2. The rapid detection device for fat content of bean products according to claim 1, wherein: be provided with the fly leaf in the shell, the fly leaf can be followed vertical direction and installed in the shell with moving, condenser pipe and fly leaf rigid coupling, be provided with down the depression bar on the fly leaf, can drive the fly leaf and remove through pulling down the depression bar, and then drive the condenser pipe and remove, make condenser pipe and beaker contact.

3. The rapid detection device for fat content of bean products according to claim 2, wherein: the end face of the condensing tube, which is contacted with the beaker, is provided with a sealing ring.

4. A rapid detection device for fat content of bean products according to claim 3, wherein: the lower pressure bar comprises a first bar section and a second bar section, wherein the first bar section is arranged along the vertical direction, the first bar section is fixedly arranged on the movable plate, the second bar section is arranged along the horizontal direction, the second bar section is fixedly connected with the first bar section, a locking bar is arranged on the shell and is parallel to the second bar section and perpendicular to the first bar section, a first friction surface is arranged on the first bar section, a second friction surface is arranged on the locking bar, the locking bar can move towards the direction close to the first bar section, the first friction surface is in friction fit with the second friction surface, the first bar section is limited to move, and the initial locking bar is in friction fit with the first bar section.

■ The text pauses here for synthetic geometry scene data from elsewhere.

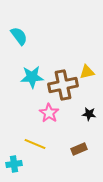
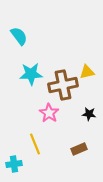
cyan star: moved 1 px left, 3 px up
yellow line: rotated 45 degrees clockwise
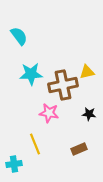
pink star: rotated 24 degrees counterclockwise
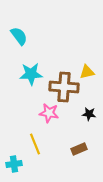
brown cross: moved 1 px right, 2 px down; rotated 16 degrees clockwise
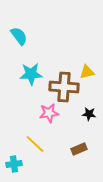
pink star: rotated 18 degrees counterclockwise
yellow line: rotated 25 degrees counterclockwise
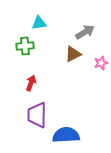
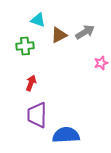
cyan triangle: moved 1 px left, 3 px up; rotated 28 degrees clockwise
brown triangle: moved 14 px left, 19 px up
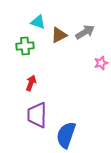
cyan triangle: moved 2 px down
blue semicircle: rotated 68 degrees counterclockwise
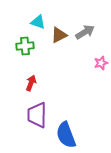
blue semicircle: rotated 40 degrees counterclockwise
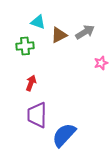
blue semicircle: moved 2 px left; rotated 64 degrees clockwise
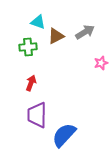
brown triangle: moved 3 px left, 1 px down
green cross: moved 3 px right, 1 px down
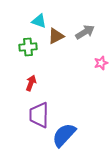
cyan triangle: moved 1 px right, 1 px up
purple trapezoid: moved 2 px right
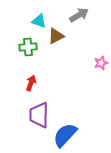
gray arrow: moved 6 px left, 17 px up
blue semicircle: moved 1 px right
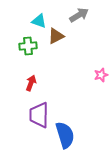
green cross: moved 1 px up
pink star: moved 12 px down
blue semicircle: rotated 120 degrees clockwise
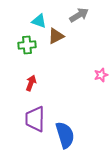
green cross: moved 1 px left, 1 px up
purple trapezoid: moved 4 px left, 4 px down
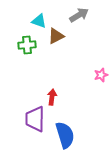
red arrow: moved 21 px right, 14 px down; rotated 14 degrees counterclockwise
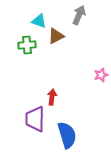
gray arrow: rotated 36 degrees counterclockwise
blue semicircle: moved 2 px right
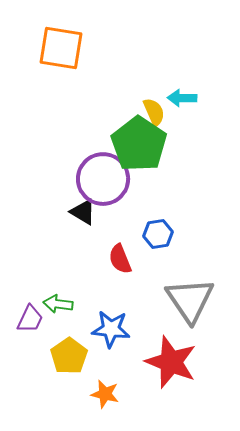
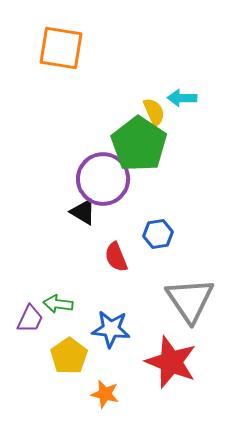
red semicircle: moved 4 px left, 2 px up
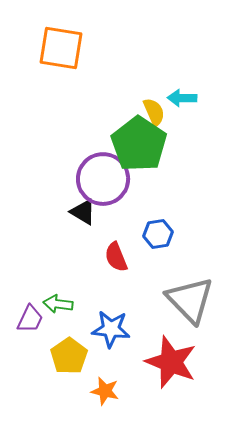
gray triangle: rotated 10 degrees counterclockwise
orange star: moved 3 px up
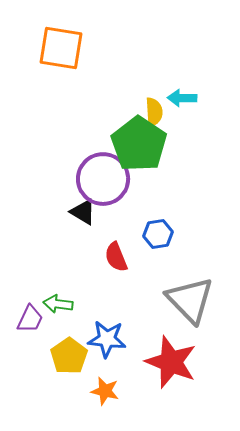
yellow semicircle: rotated 20 degrees clockwise
blue star: moved 4 px left, 10 px down
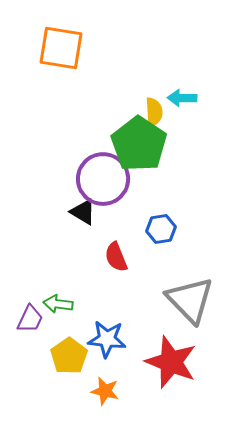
blue hexagon: moved 3 px right, 5 px up
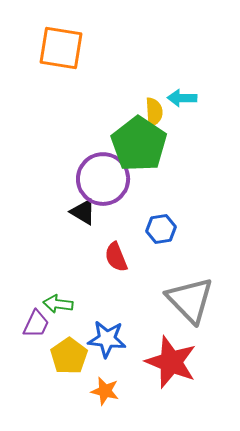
purple trapezoid: moved 6 px right, 5 px down
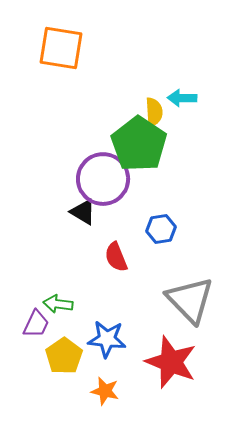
yellow pentagon: moved 5 px left
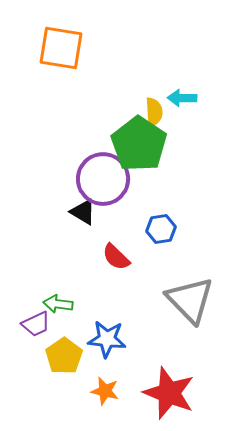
red semicircle: rotated 24 degrees counterclockwise
purple trapezoid: rotated 40 degrees clockwise
red star: moved 2 px left, 31 px down
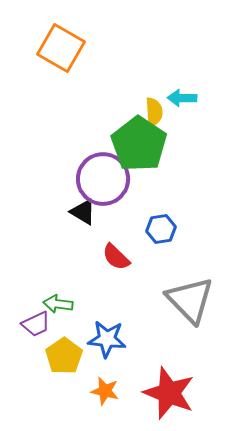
orange square: rotated 21 degrees clockwise
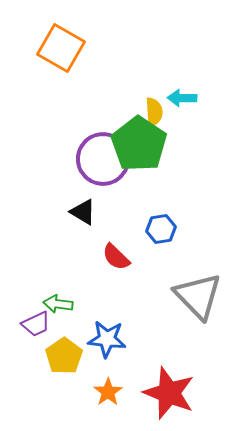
purple circle: moved 20 px up
gray triangle: moved 8 px right, 4 px up
orange star: moved 3 px right, 1 px down; rotated 24 degrees clockwise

5. The rapid detection device for fat content of bean products according to claim 1, wherein: the mounting block is provided with a mounting groove, the mounting groove comprises a first groove section and two locking grooves, and the two locking grooves are respectively arranged at two ends of the first groove section and are communicated with the first groove section; the upper end of the extraction pipe is provided with two buckles which can be respectively embedded at two ends of the first groove section and are positioned at the joint of the first groove section and the locking groove; the locking groove is an arc groove, the arc groove extends along the rotation direction of the extraction pipe, and when the extraction pipe rotates around the axis of the extraction pipe, the locking groove can drive the buckle to rotate in the locking groove; the inside that one end was kept away from to two locking grooves is provided with first magnet respectively, is provided with two second magnets on two buckles respectively, and first magnet can with the actuation of second magnet.

6. The rapid detection device for fat content of bean products according to claim 1, wherein: still include control system, heating element is the hot plate, and the hot plate is installed in the shell, and the heating wire has been arranged to the hot plate inside, hot plate and control system electric connection, control system can heat the hot plate.